Analysis Tools

Task dependencies

At the beginning of each simulation the file dependency_graph_0.csv is generated and can be transformed into a dot and a png file with the script tools/plot_task_dependencies.py. It requires the dot package that is available in the library graphviz. This script has also the possibility to generate a list of function calls for each task with the option --with-calls (this list may be incomplete) and to describe at which level each task are run --with-levels (a larger simulation will provide more accurate levels). You can convert the dot file into a png with the following command dot -Tpng dependency_graph.dot -o dependency_graph.png or directly read it with the python module xdot with python -m xdot dependency_graph.dot. If you wish to have more dependency graphs, you can use the parameter Scheduler:dependency_graph_frequency. It defines how many steps are done in between two graphs. While the initial graph is showing all the tasks/dependencies, the next ones are only showing the active tasks/dependencies.

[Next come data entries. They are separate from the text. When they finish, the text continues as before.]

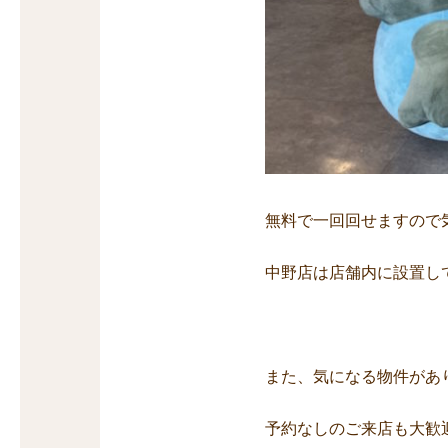
無料で一回回せますので
中野店は店舗内に設置し
また、気になる物件があ
予約なしのご来店も大歓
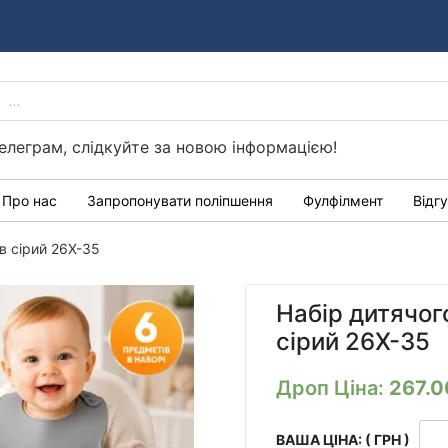
PRODUCTS
Україні
SEARCH
елеграм, слідкуйте за новою інформацією!
Про нас
Запропонувати поліпшення
Фулфілмент
Відг
в сірий 26X-35
Набір дитячог
сірий 26X-35
Дроп Ціна:
267.
ВАША ЦІНА: ( ГРН )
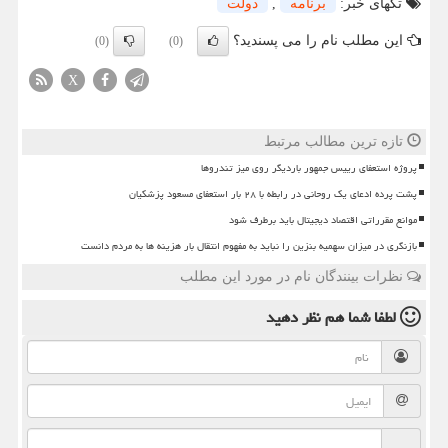
تگهای خبر:
برنامه
,
دولت
این مطلب نام را می پسندید؟
(0)
(0)
X
تازه ترین مطالب مرتبط
پروژه استعفای رییس جمهور باردیگر روی میز تندروها
پشت پرده ادعای یک روحانی در رابطه با ۲۸ بار استعفای مسعود پزشکیان
موانع مقرراتی اقتصاد دیجیتال باید برطرف شود
بازنگری در میزان سهمیه بنزین را نباید به مفهوم انتقال بار هزینه ها به مردم دانست
نظرات بینندگان نام در مورد این مطلب
لطفا شما هم
نظر دهید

Task dependencies for a single cell

There is an option to additionally write the dependency graphs of the task dependencies for a single cell. You can select which cell to write using the Scheduler:dependency_graph_cell: cellID parameter, where cellID is the cell ID of type long long. This feature will create an individual file for each step specified by the Scheduler:dependency_graph_frequency and, differently from the full task graph, will create an individual file for each MPI rank that has this cell.

Using this feature has several requirements:

  • You need to compile SWIFT including either --enable-debugging-checks or --enable-cell-graph. Otherwise, cells won’t have IDs.

  • There is a limit on how many cell IDs SWIFT can handle while enforcing them to be reproducibly unique. That limit is up to 32 top level cells in any dimension, and up to 16 levels of depth. If any of these thresholds are exceeded, the cells will still have unique cell IDs, but the actual IDs will most likely vary between any two runs.

To plot the task dependencies, you can use the same script as before: tools/plot_task_dependencies.py. The dependency graph now may have some tasks with a pink-ish background colour: These tasks represent dependencies that are unlocked by some other task which is executed for the requested cell, but the cell itself doesn’t have an (active) task of that type itself in that given step.

Task levels

At the beginning of each simulation the file task_level_0.txt is generated. It contains the counts of all tasks at all levels (depths) in the tree. The depths and counts of the tasks can be plotted with the script tools/plot_task_levels.py. It will display the individual tasks at the x-axis, the number of each task at a given level on the y-axis, and the level is shown as the colour of the plotted point. Additionally, the script can write out in brackets next to each task’s name on the x-axis on how many different levels the task exists using the --count flag. Finally, in some cases the counts for different levels of a task may be very close to each other and overlap on the plot, making them barely visible. This can be alleviated by using the --displace flag: It will displace the plot points w.r.t. the y-axis in an attempt to make them better visible, however the counts won’t be exact in that case. If you wish to have more task level plots, you can use the parameter Scheduler:task_level_output_frequency. It defines how many steps are done in between two task level output dumps.

Cell graph

An interactive graph of the cells is available with the configuration option --enable-cell-graph. During a run, SWIFT will generate a cell_hierarchy_*.csv file per MPI rank at the frequency given by the parameter --cell-dumps=n. The script tools/make_cell_hierarchy.py can be used to collate the files produced by different MPI ranks and convert them into a web page that shows an interactive cell hierarchy. The script takes the names of all the files you want to include as input, and requires an output prefix that will be used to name the output files prefix.csv and prefix.html. If the prefix path contains directories that do not exist, the script will create those.

The output files cannot be directly viewed from a browser, because they require a server connection to interactively load the data. You can either copy them over to a server, or set up a local server yourself. The latter can also be done directly by the script by using the optional parameter --serve.

When running a large simulation, the data loading may take a while (a few seconds for EAGLE_6). Your browser should not be hanging, but will appear to be idle. For really large simulations, the browser will give up and will probably display an error message.

If you wish to add some information to the graph, you can do it by modifying the files src/space.c and tools/data/cell_hierarchy.html. In the first one, you will need to modify the calls to fprintf in the functions space_write_cell_hierarchy and space_write_cell. Here the code is simply writing CSV files containing all the required information about the cells. In the second file, you will need to find the function mouseover and add the field that you have created. You can also increase the size of the bubble through the style parameter height.

Memory usage reports

When SWIFT is configured using the --enable-memuse-reports flag it will log any calls to allocate or free memory that make use of the swift_memalign(), swift_malloc(), swift_calloc() and swift_free() functions and will generate a report at the end of each step. It will also attempt to dump the current memory use when SWIFT is aborted by calling the error() function. Failed memory allocations will be reported in these logs.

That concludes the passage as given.